Activity
The lines to copy from the data below are those that hold the string "Wielkiej".

Records shown

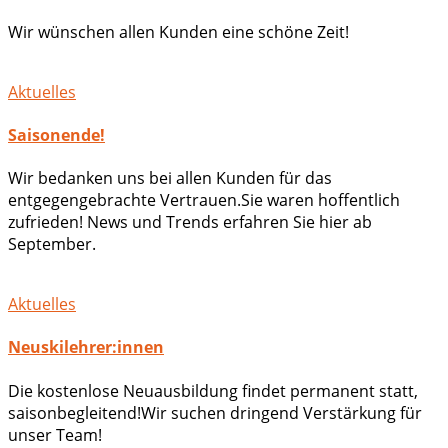
Wir wünschen allen Kunden eine schöne Zeit!
Aktuelles
Saisonende!
Wir bedanken uns bei allen Kunden für das
entgegengebrachte Vertrauen.Sie waren hoffentlich
zufrieden! News und Trends erfahren Sie hier ab
September.
Aktuelles
Neuskilehrer:innen
Die kostenlose Neuausbildung findet permanent statt,
saisonbegleitend!Wir suchen dringend Verstärkung für
unser Team!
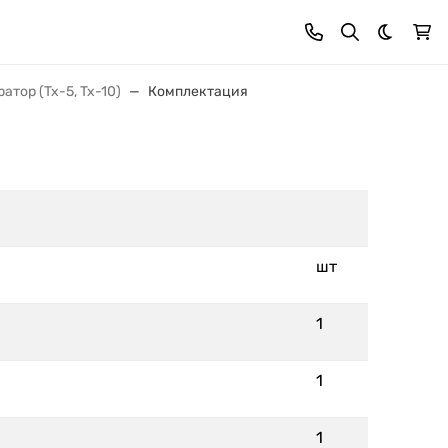
Темная 
атор (Tx-5, Tx-10)
Комплектация
шт
1
1
1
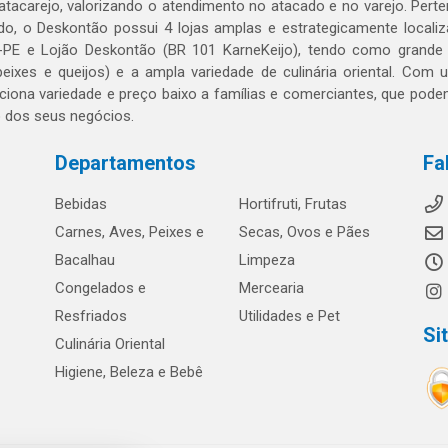
 atacarejo, valorizando o atendimento no atacado e no varejo. Per
o, o Deskontão possui 4 lojas amplas e estrategicamente localiza
PE e Lojão Deskontão (BR 101 KarneKeijo), tendo como grande dif
peixes e queijos) e a ampla variedade de culinária oriental. Com
ciona variedade e preço baixo a famílias e comerciantes, que po
o dos seus negócios.
Departamentos
Fa
Bebidas
Hortifruti, Frutas
Carnes, Aves, Peixes e
Secas, Ovos e Pães
Bacalhau
Limpeza
Congelados e
Mercearia
Resfriados
Utilidades e Pet
Si
Culinária Oriental
Higiene, Beleza e Bebê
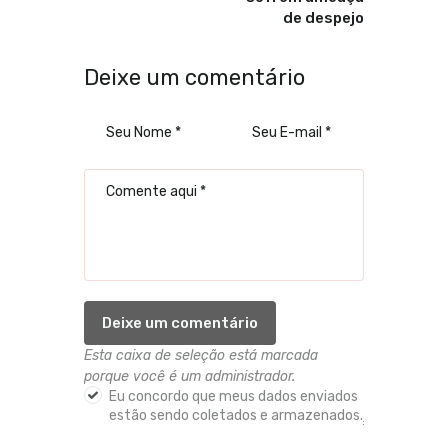
de despejo
Deixe um comentário
Esta caixa de seleção está marcada
porque você é um administrador.
Eu concordo que meus dados enviados
estão sendo coletados e armazenados.
*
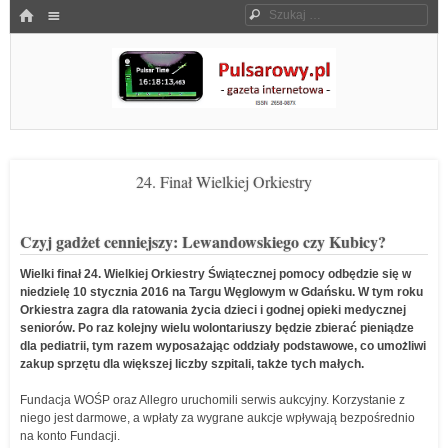
Menu
HOME
Szukaj
SKOCZ DO TREŚCI
Pulsarowy.pl
24. Finał Wielkiej Orkiestry
Czyj gadżet cenniejszy: Lewandowskiego czy Kubicy?
Wielki finał 24. Wielkiej Orkiestry Świątecznej pomocy odbędzie się w
niedzielę 10 stycznia 2016 na Targu Węglowym w Gdańsku. W tym roku
Orkiestra zagra dla ratowania życia dzieci i godnej opieki medycznej
seniorów. Po raz kolejny wielu wolontariuszy będzie zbierać pieniądze
dla pediatrii, tym razem wyposażając oddziały podstawowe, co umożliwi
zakup sprzętu dla większej liczby szpitali, także tych małych.
Fundacja WOŚP oraz Allegro uruchomili serwis aukcyjny. Korzystanie z
niego jest darmowe, a wpłaty za wygrane aukcje wpływają bezpośrednio
na konto Fundacji.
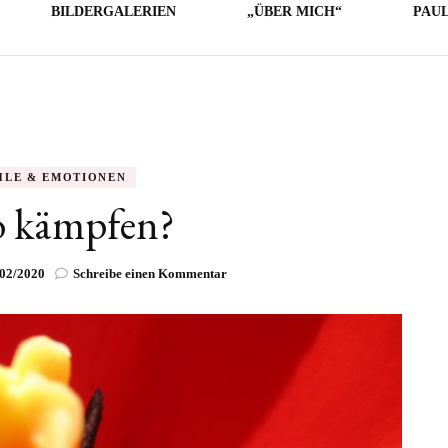
BILDERGALERIEN
„ÜBER MICH“
PAU
LICHE
E
O
HLE & EMOTIONEN
o kämpfen?
zu
/02/2020
Schreibe einen Kommentar
Wieso
kämpfen?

Solution to the exercise
24. Finał Wielkiej Orkiestry
Wielki finał 24. Wielkiej Orkiestry Świątecznej pomocy odbędzie się w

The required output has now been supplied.